Work instruction:
Retype every record exactly. Leave the pictures out.

Data shown START

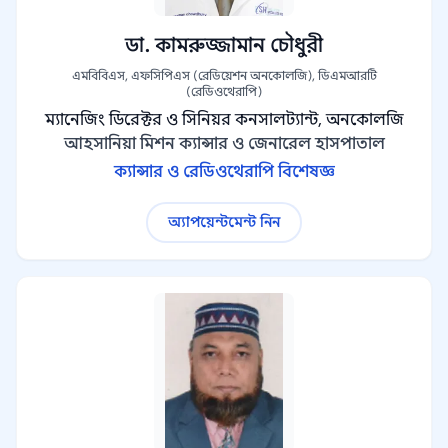
ডা. কামরুজ্জামান চৌধুরী
এমবিবিএস, এফসিপিএস (রেডিয়েশন অনকোলজি), ডিএমআরটি
(রেডিওথেরাপি)
ম্যানেজিং ডিরেক্টর ও সিনিয়র কনসালট্যান্ট, অনকোলজি
আহসানিয়া মিশন ক্যান্সার ও জেনারেল হাসপাতাল
ক্যান্সার ও রেডিওথেরাপি বিশেষজ্ঞ
অ্যাপয়েন্টমেন্ট নিন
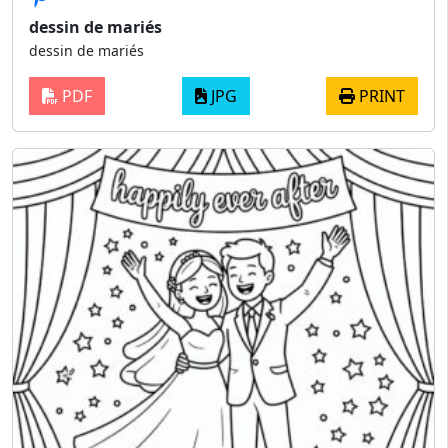
dessin de mariés
dessin de mariés
PDF
JPG
PRINT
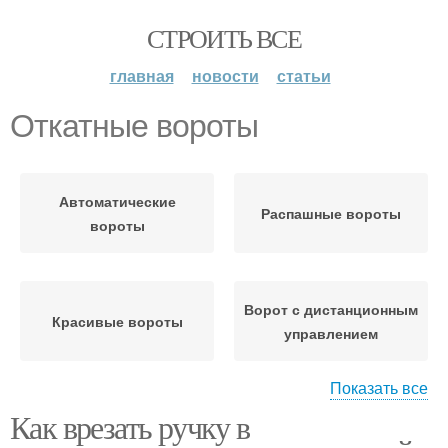
СТРОИТЬ ВСЕ
главная
новости
статьи
Откатные вороты
Автоматические
Распашные вороты
вороты
Ворот с дистанционным
Красивые вороты
управлением
Показать все
Как врезать ручку в
Автоматики на
Рулонные вороты
распашные ворота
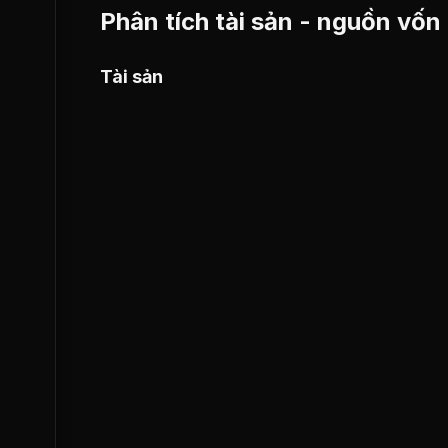
Phân tích tài sản - nguồn vốn
Tài sản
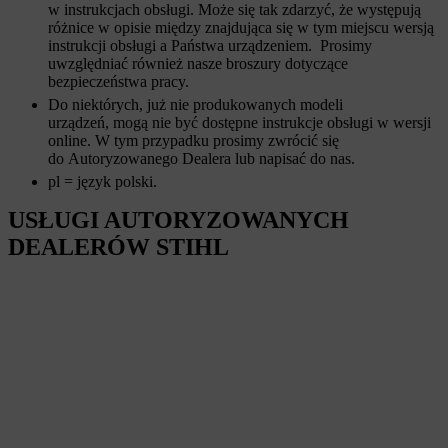
w instrukcjach obsługi. Może się tak zdarzyć, że występują
różnice w opisie między znajdująca się w tym miejscu wersją
instrukcji obsługi a Państwa urządzeniem. Prosimy
uwzględniać również nasze broszury dotyczące
bezpieczeństwa pracy.
Do niektórych, już nie produkowanych modeli
urządzeń, mogą nie być dostępne instrukcje obsługi w wersji
online. W tym przypadku prosimy zwrócić się
do Autoryzowanego Dealera lub napisać do nas.
pl = język polski.
USŁUGI AUTORYZOWANYCH
DEALERÓW STIHL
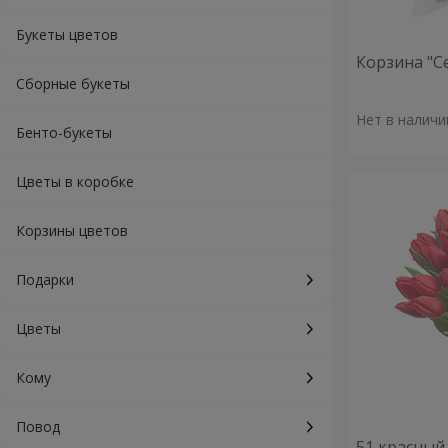
Букеты цветов
Корзина "С
Сборные букеты
Нет в наличи
Бенто-букеты
Цветы в коробке
Корзины цветов
Подарки
Цветы
Кому
Повод
51 красный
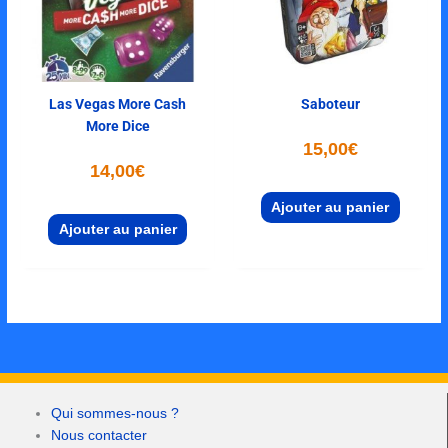
Las Vegas More Cash
Saboteur
More Dice
15,00
€
14,00
€
Ajouter au panier
Ajouter au panier
Qui sommes-nous ?
Nous contacter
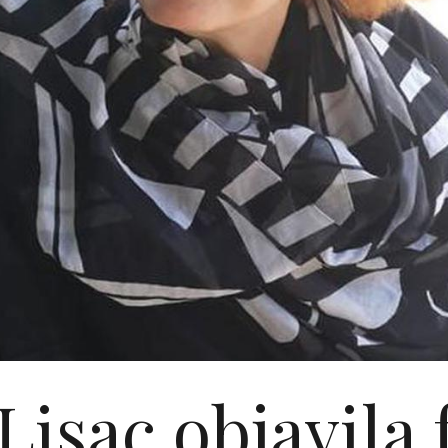
 Lisac objavila 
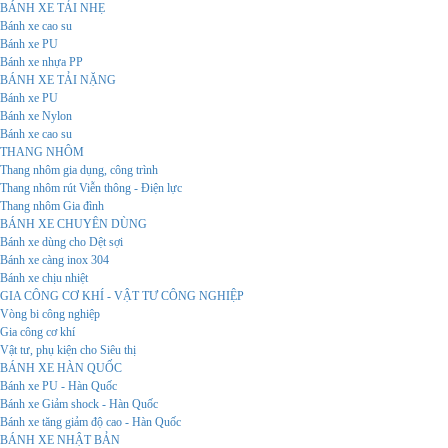
BÁNH XE TẢI NHẸ
Bánh xe cao su
Bánh xe PU
Bánh xe nhựa PP
BÁNH XE TẢI NẶNG
Bánh xe PU
Bánh xe Nylon
Bánh xe cao su
THANG NHÔM
Thang nhôm gia dụng, công trình
Thang nhôm rút Viễn thông - Điện lực
Thang nhôm Gia đình
BÁNH XE CHUYÊN DÙNG
Bánh xe dùng cho Dệt sợi
Bánh xe càng inox 304
Bánh xe chịu nhiệt
GIA CÔNG CƠ KHÍ - VẬT TƯ CÔNG NGHIỆP
Vòng bi công nghiệp
Gia công cơ khí
Vật tư, phụ kiện cho Siêu thị
BÁNH XE HÀN QUỐC
Bánh xe PU - Hàn Quốc
Bánh xe Giảm shock - Hàn Quốc
Bánh xe tăng giảm độ cao - Hàn Quốc
BÁNH XE NHẬT BẢN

Data shown END

Result:
ডা. কামরুজ্জামান চৌধুরী
এমবিবিএস, এফসিপিএস (রেডিয়েশন অনকোলজি), ডিএমআরটি
(রেডিওথেরাপি)
ম্যানেজিং ডিরেক্টর ও সিনিয়র কনসালট্যান্ট, অনকোলজি
আহসানিয়া মিশন ক্যান্সার ও জেনারেল হাসপাতাল
ক্যান্সার ও রেডিওথেরাপি বিশেষজ্ঞ
অ্যাপয়েন্টমেন্ট নিন
dessin de mariés
dessin de mariés
PDF
JPG
PRINT
СТРОИТЬ ВСЕ
главная
новости
статьи
Откатные вороты
Автоматические
Распашные вороты
вороты
Ворот с дистанционным
Красивые вороты
управлением
Показать все
Как врезать ручку в
Автоматики на
Рулонные вороты
распашные ворота
Phân tích tài sản - nguồn vốn
Tài sản
w instrukcjach obsługi. Może się tak zdarzyć, że występują
różnice w opisie między znajdująca się w tym miejscu wersją
instrukcji obsługi a Państwa urządzeniem. Prosimy
uwzględniać również nasze broszury dotyczące
bezpieczeństwa pracy.
Do niektórych, już nie produkowanych modeli
urządzeń, mogą nie być dostępne instrukcje obsługi w wersji
online. W tym przypadku prosimy zwrócić się
do Autoryzowanego Dealera lub napisać do nas.
pl = język polski.
USŁUGI AUTORYZOWANYCH
DEALERÓW STIHL
Букеты цветов
Корзина "С
Сборные букеты
Нет в наличи
Бенто-букеты
Цветы в коробке
Корзины цветов
Подарки
Цветы
Кому
Повод
51 красный
Las Vegas More Cash
Saboteur
More Dice
15,00
€
14,00
€
Ajouter au panier
Ajouter au panier
Qui sommes-nous ?
Nous contacter
 Lisac objavila 
BÁNH XE TẢI NHẸ
Bánh xe cao su
Bánh xe PU
Bánh xe nhựa PP
BÁNH XE TẢI NẶNG
Bánh xe PU
Bánh xe Nylon
Bánh xe cao su
THANG NHÔM
Thang nhôm gia dụng, công trình
Thang nhôm rút Viễn thông - Điện lực
Thang nhôm Gia đình
BÁNH XE CHUYÊN DÙNG
Bánh xe dùng cho Dệt sợi
Bánh xe càng inox 304
Bánh xe chịu nhiệt
GIA CÔNG CƠ KHÍ - VẬT TƯ CÔNG NGHIỆP
Vòng bi công nghiệp
Gia công cơ khí
Vật tư, phụ kiện cho Siêu thị
BÁNH XE HÀN QUỐC
Bánh xe PU - Hàn Quốc
Bánh xe Giảm shock - Hàn Quốc
Bánh xe tăng giảm độ cao - Hàn Quốc
BÁNH XE NHẬT BẢN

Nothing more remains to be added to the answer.